◆ Work instruction
The answer is the data below, repeated exactly, with no pictures included.

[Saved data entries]

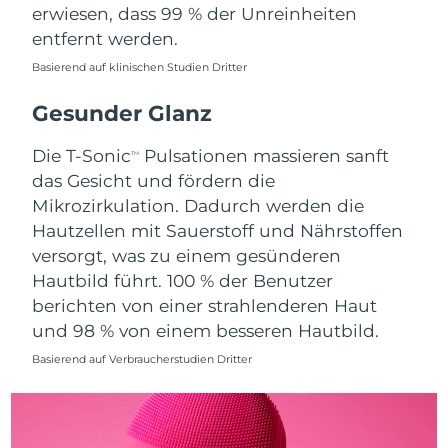
erwiesen, dass 99 % der Unreinheiten
Saudi-Arabien
Erwartete Lieferung
8/11/26
entfernt werden.
Basierend auf klinischen Studien Dritter
Singapur
Erwartete Lieferung
8/12/26
Gesunder Glanz
Slowakei
Erwartete Lieferung
8/10/26
Die T-Sonic
Pulsationen massieren sanft
TM
Slowenien
Erwartete Lieferung
8/10/26
das Gesicht und fördern die
Mikrozirkulation. Dadurch werden die
Südafrika
Erwartete Lieferung
8/18/26
Hautzellen mit Sauerstoff und Nährstoffen
versorgt, was zu einem gesünderen
Südkorea
Erwartete Lieferung
8/12/26
Hautbild führt. 100 % der Benutzer
berichten von einer strahlenderen Haut
Spanien
Erwartete Lieferung
8/10/26
und 98 % von einem besseren Hautbild.
Schweden
Erwartete Lieferung
8/10/26
Basierend auf Verbraucherstudien Dritter
Schweiz
Erwartete Lieferung
8/10/26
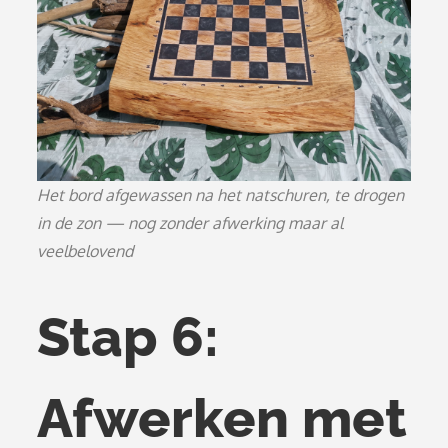
Het bord afgewassen na het natschuren, te drogen
in de zon — nog zonder afwerking maar al
veelbelovend
Stap 6:
Afwerken met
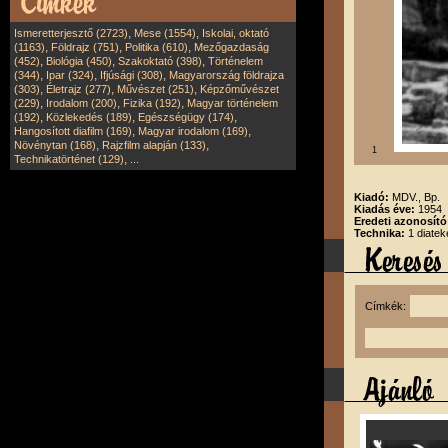
,
,
Ismeretterjesztő (2723)
Mese (1554)
Iskolai, oktató
,
,
,
(1163)
Földrajz (751)
Politika (610)
Mezőgazdaság
,
,
,
(452)
Biológia (450)
Szakoktató (398)
Történelem
,
,
,
(344)
Ipar (324)
Ifjúsági (308)
Magyarország földrajza
,
,
,
(303)
Életrajz (277)
Művészet (251)
Képzőművészet
,
,
,
(229)
Irodalom (200)
Fizika (192)
Magyar történelem
,
,
,
(192)
Közlekedés (189)
Egészségügy (174)
,
,
Hangosított diafilm (169)
Magyar irodalom (169)
,
,
Növénytan (168)
Rajzfilm alapján (133)
1
,
Technikatörténet (129)
...
Kiadó:
MDV., Bp.
Kiadás éve:
1954
Eredeti azonosító
Technika:
1 diatek
Címkék:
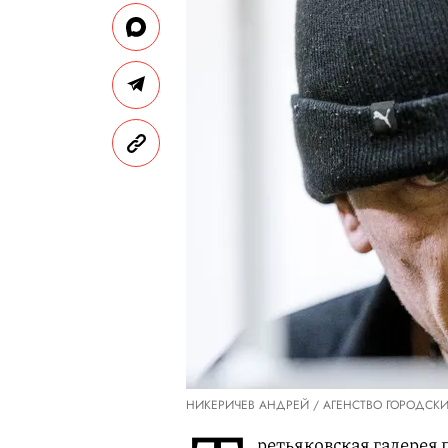
НИКЕРИЧЕВ АНДРЕЙ / АГЕНСТВО ГОРОДСК
ретьяковская галерея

◆ Response for this exercise
erwiesen, dass 99 % der Unreinheiten
Saudi-Arabien
Erwartete Lieferung
8/11/26
entfernt werden.
Basierend auf klinischen Studien Dritter
Singapur
Erwartete Lieferung
8/12/26
Gesunder Glanz
Slowakei
Erwartete Lieferung
8/10/26
Die T-Sonic
Pulsationen massieren sanft
TM
Slowenien
Erwartete Lieferung
8/10/26
das Gesicht und fördern die
Mikrozirkulation. Dadurch werden die
Südafrika
Erwartete Lieferung
8/18/26
Hautzellen mit Sauerstoff und Nährstoffen
versorgt, was zu einem gesünderen
Südkorea
Erwartete Lieferung
8/12/26
Hautbild führt. 100 % der Benutzer
berichten von einer strahlenderen Haut
Spanien
Erwartete Lieferung
8/10/26
und 98 % von einem besseren Hautbild.
Schweden
Erwartete Lieferung
8/10/26
Basierend auf Verbraucherstudien Dritter
Schweiz
Erwartete Lieferung
8/10/26
Het bord afgewassen na het natschuren, te drogen
in de zon — nog zonder afwerking maar al
veelbelovend
Stap 6:
Afwerken met
,
,
Ismeretterjesztő (2723)
Mese (1554)
Iskolai, oktató
,
,
,
(1163)
Földrajz (751)
Politika (610)
Mezőgazdaság
,
,
,
(452)
Biológia (450)
Szakoktató (398)
Történelem
,
,
,
(344)
Ipar (324)
Ifjúsági (308)
Magyarország földrajza
,
,
,
(303)
Életrajz (277)
Művészet (251)
Képzőművészet
,
,
,
(229)
Irodalom (200)
Fizika (192)
Magyar történelem
,
,
,
(192)
Közlekedés (189)
Egészségügy (174)
,
,
Hangosított diafilm (169)
Magyar irodalom (169)
,
,
Növénytan (168)
Rajzfilm alapján (133)
1
,
Technikatörténet (129)
...
Kiadó:
MDV., Bp.
Kiadás éve:
1954
Eredeti azonosító
Technika:
1 diatek
Címkék:
НИКЕРИЧЕВ АНДРЕЙ / АГЕНСТВО ГОРОДСК
ретьяковская галерея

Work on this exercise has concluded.